ふむふむ。そういう判断がセキュリティ対策には大事ってことだよ。


はぁ……。どういう判断でしょうか。


要は、ルールを守るという「説明責任」と「実効性」のバランスを考えて判断するのが大事ということ。


はぁ……。まだ、よく分かりません。


 また、課長お得意の謎かけみたいな例えだなぁ。

例えば、青井さんが、マスクもせずに出歩いていてコロナに感染したとしたら、周りの人はどう思う?


まあ、あまり同情はしてくれないでしょうね。


仮にマスクのせいでなかったとしても、世の中からは批判されてしまう。会社に置き換えれば、ブランド力低下、信用失墜、株価低下などにつながるね。

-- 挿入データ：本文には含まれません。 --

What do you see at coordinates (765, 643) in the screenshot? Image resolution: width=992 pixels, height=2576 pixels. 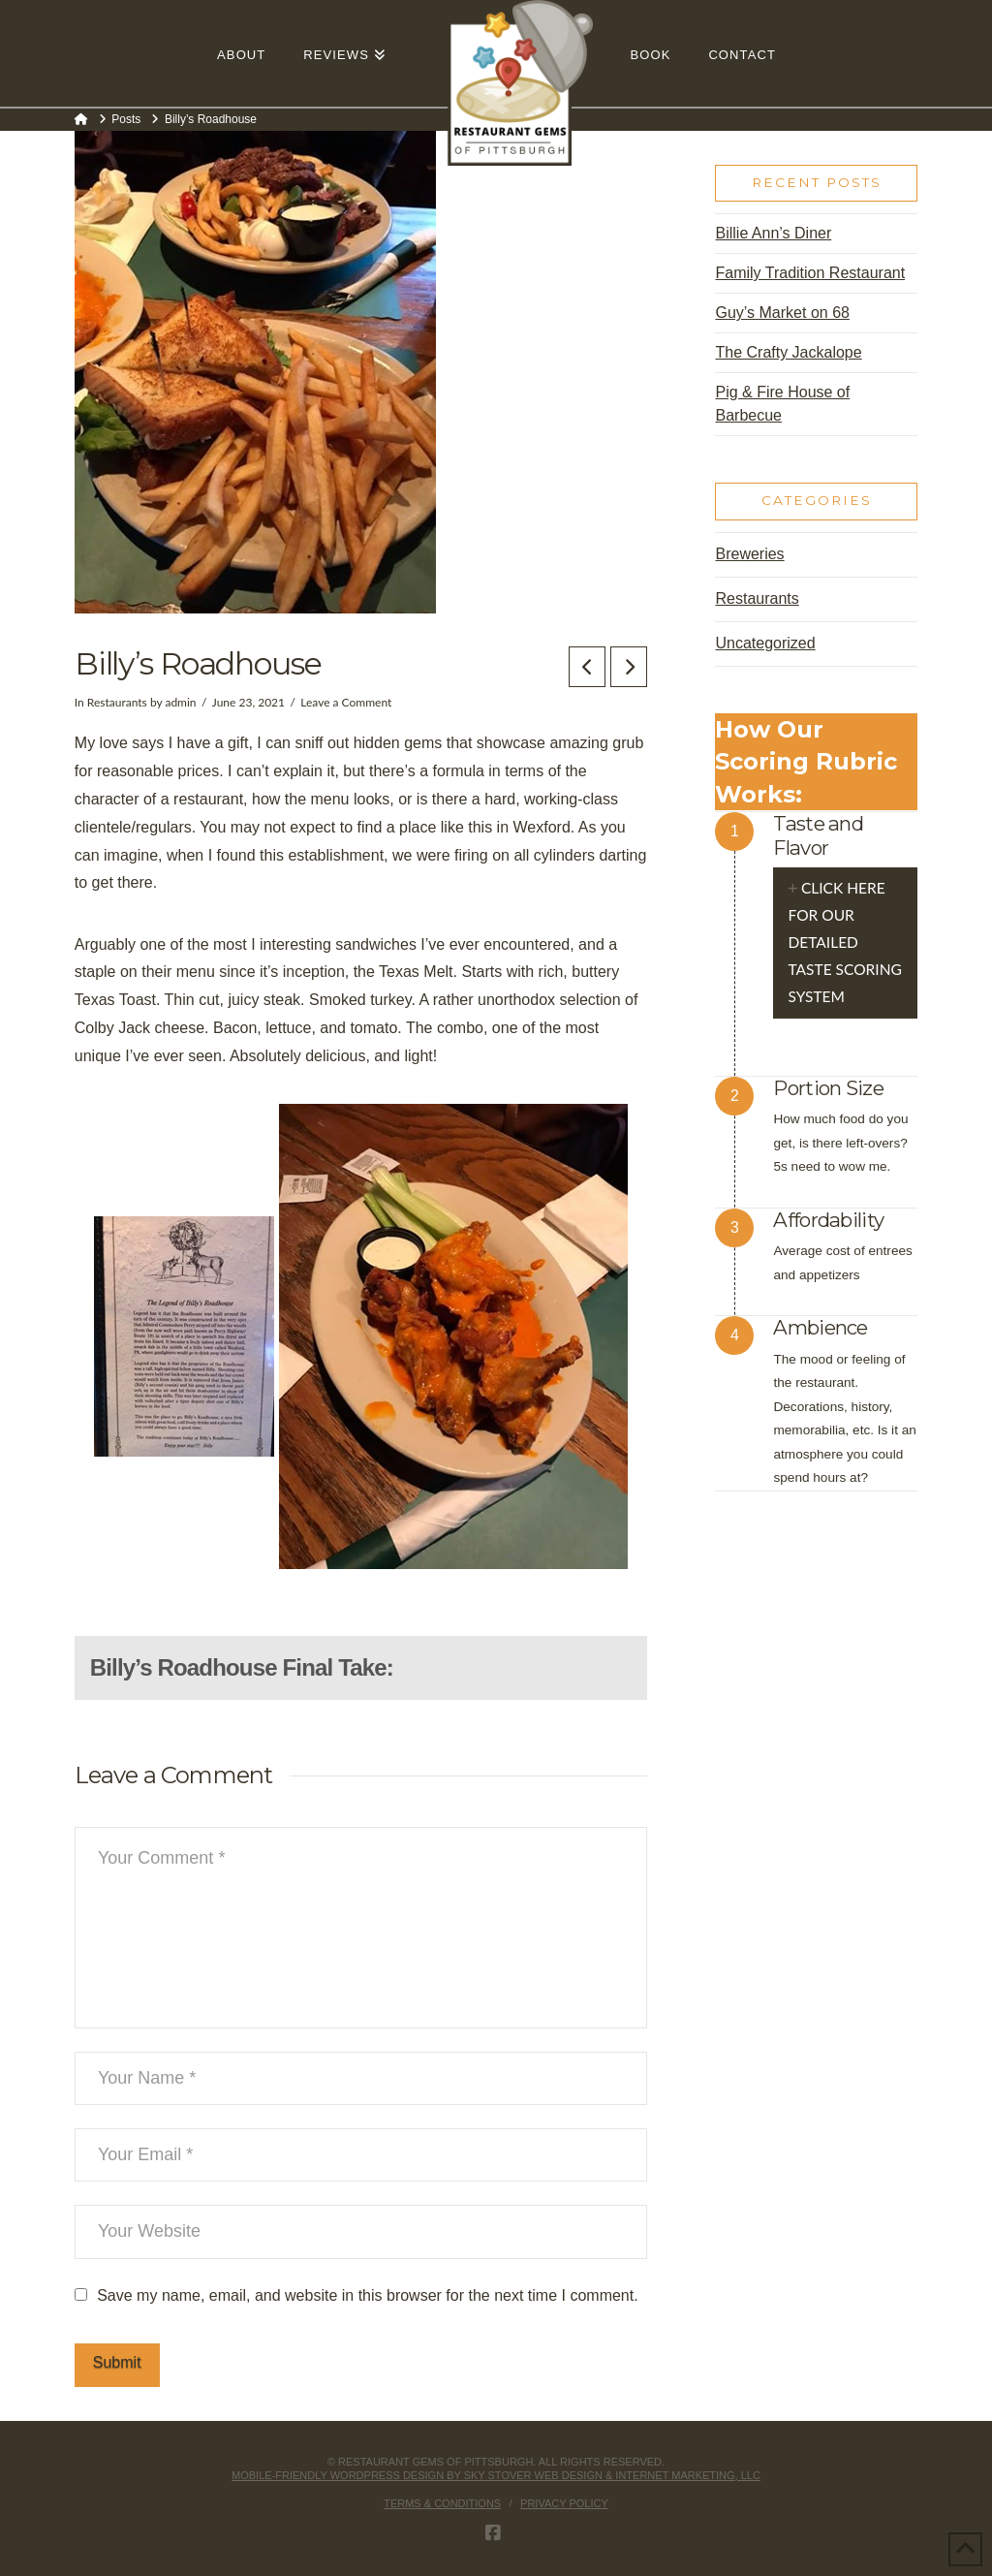 I see `Uncategorized` at bounding box center [765, 643].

だんだん分かってきました。要はセキュリティ対策のガイドラインは、コロナ対策では、公共の場ではマスクをするルールに当たるということですか?


そういうこと。ここで大事なのは、実際に感染を防ごうとすると、ただマスクしておけばいいというものではないよね。例えば「マスク」一つ取っても、いろんなマスクがあるじゃない? それになるべく密な場所に行かないとか、マスクほど明確なルールじゃないけど、リスクに応じて自分で選択している対策もあるよね。


ああ、私も、効果を気にしてマスクを素材で選んだり、通勤ラッシュをずらしたり、何かと考えて行動していますね。要は、セキュリティガイドラインに書いてあることも、結局、リスクに応じて対策を自分で考えなきゃダメってことですね。正解はどこにも落ちていない。私の中にあると。

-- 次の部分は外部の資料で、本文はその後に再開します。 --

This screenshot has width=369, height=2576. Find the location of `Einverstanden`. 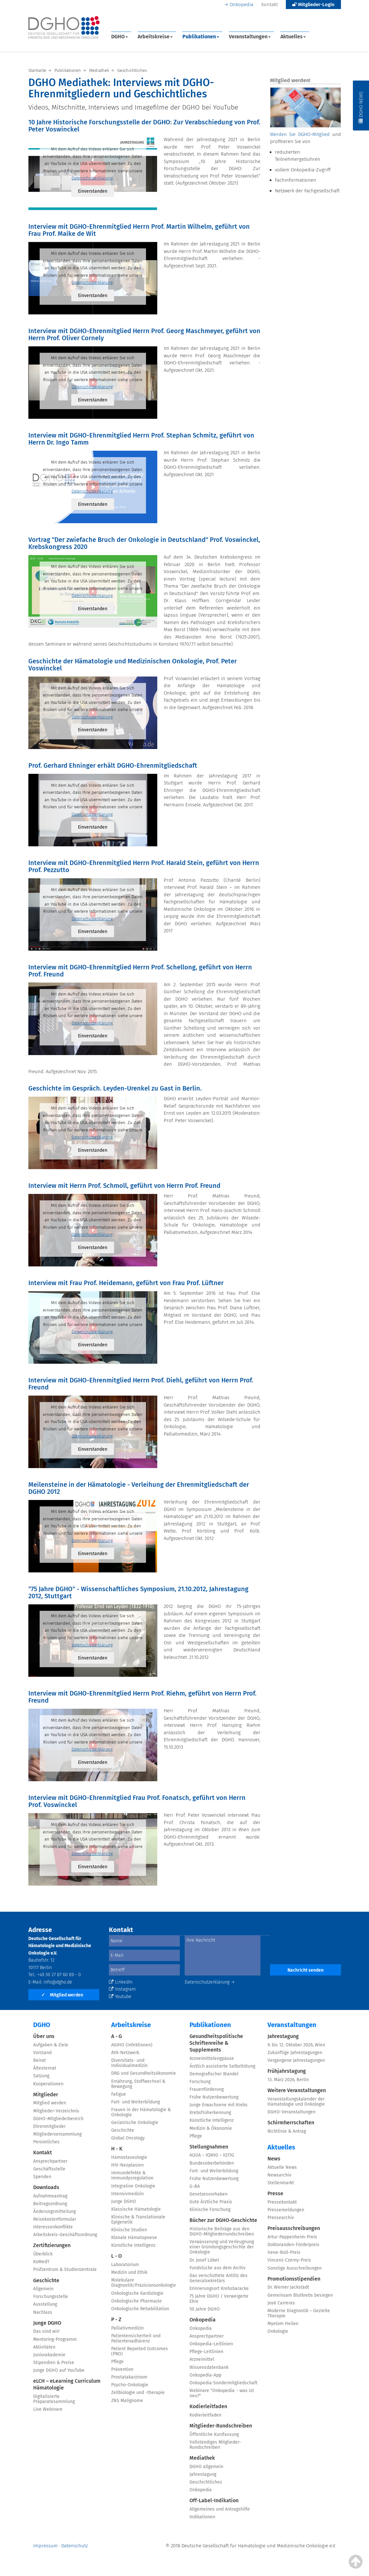 Einverstanden is located at coordinates (92, 191).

哲学者みたいでかっこいいね。ガイドラインというのは、あくまで「ガイド」なわけで、せいぜい、セキュリティ対策の観点漏れを教えてくれるものだという程度に考えておけばいいよ。当然うちに当てはまらないものもあるわけで、それを無理にやるのは本末転倒というわけさ。


私は、ガイドラインを順守するという「説明責任」の方にばかり気を取られて、対策の本質を見失っていたと。


ガイドラインの通りやってますというのは、あくまで社内外の説明の時に有効であって、それだけで本当にリスクが低減できているわけじゃない。


脳内シミュレーションでは、課長から「漏れなく対策できてる? 青井さん信じていいの?」って言われていて、その回答が「グローバルでも、業界でも広く使われているガイドラインを順守しています」のつもりだったので、知らず知らずのうちに、全部の項目に適合することにこだわってました。


青井さんの脳内では、私はずいぶん厳しいこと言うね。


ええ。課長対策は、普通のマスクどころか、毒ガス用のマスクが必要ですね。


……。そこまで私、毒吐いてますかねぇ。


 いやいや、結構吐いてますよ。つい笑いをこらえて下を向いてしまう。